**Exercise materials**

================================

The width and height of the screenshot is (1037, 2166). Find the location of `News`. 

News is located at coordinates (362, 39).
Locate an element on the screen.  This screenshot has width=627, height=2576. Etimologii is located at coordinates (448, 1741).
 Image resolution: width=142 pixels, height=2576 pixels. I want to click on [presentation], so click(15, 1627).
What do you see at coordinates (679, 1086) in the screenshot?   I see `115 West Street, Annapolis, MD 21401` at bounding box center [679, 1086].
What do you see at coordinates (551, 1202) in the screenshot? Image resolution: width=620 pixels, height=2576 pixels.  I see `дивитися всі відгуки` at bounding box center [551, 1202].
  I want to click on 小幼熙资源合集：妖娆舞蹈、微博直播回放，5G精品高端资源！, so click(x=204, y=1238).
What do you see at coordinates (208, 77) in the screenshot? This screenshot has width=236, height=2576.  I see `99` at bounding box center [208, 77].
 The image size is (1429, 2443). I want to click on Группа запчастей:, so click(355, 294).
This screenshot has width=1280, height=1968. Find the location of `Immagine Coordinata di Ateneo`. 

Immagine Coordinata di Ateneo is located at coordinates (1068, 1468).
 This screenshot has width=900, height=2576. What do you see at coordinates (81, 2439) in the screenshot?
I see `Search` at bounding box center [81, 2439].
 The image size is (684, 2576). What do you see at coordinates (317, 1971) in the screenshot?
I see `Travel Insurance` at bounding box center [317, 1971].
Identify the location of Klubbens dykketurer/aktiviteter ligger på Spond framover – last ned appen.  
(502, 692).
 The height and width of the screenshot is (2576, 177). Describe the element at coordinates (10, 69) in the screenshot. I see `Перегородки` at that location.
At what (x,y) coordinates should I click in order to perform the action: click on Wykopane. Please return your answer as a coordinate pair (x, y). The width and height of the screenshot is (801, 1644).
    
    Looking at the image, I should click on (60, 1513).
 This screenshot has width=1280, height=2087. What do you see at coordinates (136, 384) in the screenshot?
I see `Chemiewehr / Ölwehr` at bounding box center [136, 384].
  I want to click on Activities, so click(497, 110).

================================

**What needs to be done**
Without omitting anything, output the entries exactly.

**Task response**
The width and height of the screenshot is (1037, 2166). Find the location of `News`. 

News is located at coordinates (362, 39).
Locate an element on the screen.  This screenshot has width=627, height=2576. Etimologii is located at coordinates (448, 1741).
 Image resolution: width=142 pixels, height=2576 pixels. I want to click on [presentation], so click(15, 1627).
What do you see at coordinates (679, 1086) in the screenshot?   I see `115 West Street, Annapolis, MD 21401` at bounding box center [679, 1086].
What do you see at coordinates (551, 1202) in the screenshot? Image resolution: width=620 pixels, height=2576 pixels.  I see `дивитися всі відгуки` at bounding box center [551, 1202].
  I want to click on 小幼熙资源合集：妖娆舞蹈、微博直播回放，5G精品高端资源！, so click(x=204, y=1238).
What do you see at coordinates (208, 77) in the screenshot? This screenshot has width=236, height=2576.  I see `99` at bounding box center [208, 77].
 The image size is (1429, 2443). I want to click on Группа запчастей:, so click(355, 294).
This screenshot has width=1280, height=1968. Find the location of `Immagine Coordinata di Ateneo`. 

Immagine Coordinata di Ateneo is located at coordinates (1068, 1468).
 This screenshot has width=900, height=2576. What do you see at coordinates (81, 2439) in the screenshot?
I see `Search` at bounding box center [81, 2439].
 The image size is (684, 2576). What do you see at coordinates (317, 1971) in the screenshot?
I see `Travel Insurance` at bounding box center [317, 1971].
Identify the location of Klubbens dykketurer/aktiviteter ligger på Spond framover – last ned appen.  
(502, 692).
 The height and width of the screenshot is (2576, 177). Describe the element at coordinates (10, 69) in the screenshot. I see `Перегородки` at that location.
At what (x,y) coordinates should I click in order to perform the action: click on Wykopane. Please return your answer as a coordinate pair (x, y). The width and height of the screenshot is (801, 1644).
    
    Looking at the image, I should click on (60, 1513).
 This screenshot has width=1280, height=2087. What do you see at coordinates (136, 384) in the screenshot?
I see `Chemiewehr / Ölwehr` at bounding box center [136, 384].
  I want to click on Activities, so click(497, 110).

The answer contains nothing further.